Page images and extracted text:
- Opening Delimiter -
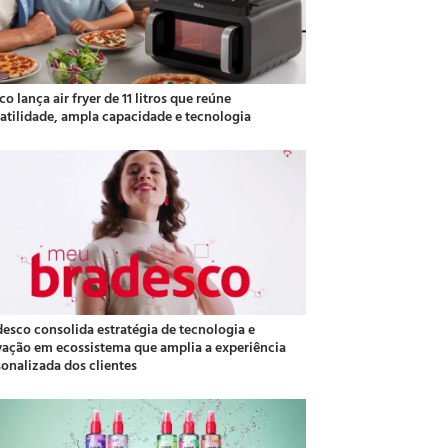
co lança air fryer de 11 litros que reúne
satilidade, ampla capacidade e tecnologia
desco consolida estratégia de tecnologia e
vação em ecossistema que amplia a experiência
sonalizada dos clientes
- Closing Delimiter -
EXERCISE:
Reproduce every record word for word. The copy must contain no pictures.

EXERCISE ANSWER:
co lança air fryer de 11 litros que reúne
satilidade, ampla capacidade e tecnologia
desco consolida estratégia de tecnologia e
vação em ecossistema que amplia a experiência
sonalizada dos clientes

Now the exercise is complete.